[Start of section]
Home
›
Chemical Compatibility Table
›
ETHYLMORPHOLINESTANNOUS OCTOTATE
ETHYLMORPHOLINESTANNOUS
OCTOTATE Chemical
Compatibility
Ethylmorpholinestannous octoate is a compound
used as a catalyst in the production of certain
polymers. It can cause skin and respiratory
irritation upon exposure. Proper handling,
[End of section]
[Start of section]
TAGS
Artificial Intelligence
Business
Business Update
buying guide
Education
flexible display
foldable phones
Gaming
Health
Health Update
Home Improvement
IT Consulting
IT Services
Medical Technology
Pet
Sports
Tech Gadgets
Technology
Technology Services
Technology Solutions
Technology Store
[End of section]
[Start of section]
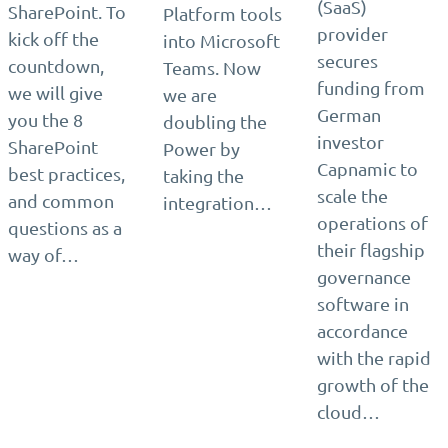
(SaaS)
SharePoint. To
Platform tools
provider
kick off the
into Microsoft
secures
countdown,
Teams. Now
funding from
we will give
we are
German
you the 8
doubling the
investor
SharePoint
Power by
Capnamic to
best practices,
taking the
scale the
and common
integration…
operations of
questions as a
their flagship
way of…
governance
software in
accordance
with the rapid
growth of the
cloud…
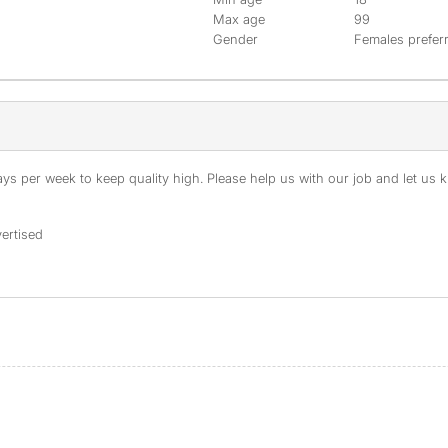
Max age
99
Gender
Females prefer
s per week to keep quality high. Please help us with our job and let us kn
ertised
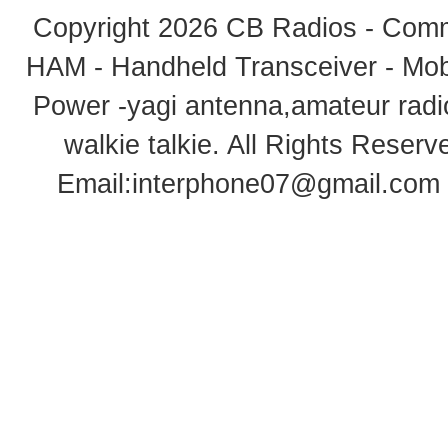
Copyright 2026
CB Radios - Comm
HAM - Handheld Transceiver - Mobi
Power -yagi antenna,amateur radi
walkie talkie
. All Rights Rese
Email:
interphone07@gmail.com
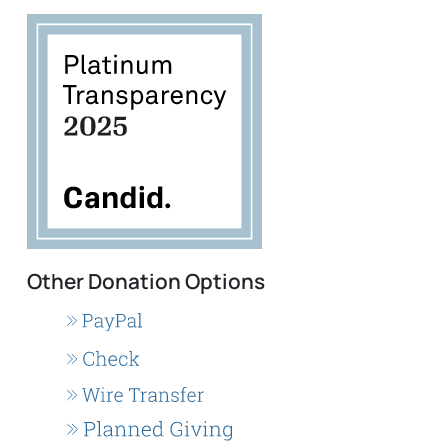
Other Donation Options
[End of section]
▸ Instructions for the task: Report each line above that includes the string "OCTOTATE".

▸ Response:
ETHYLMORPHOLINESTANNOUS OCTOTATE
OCTOTATE Chemical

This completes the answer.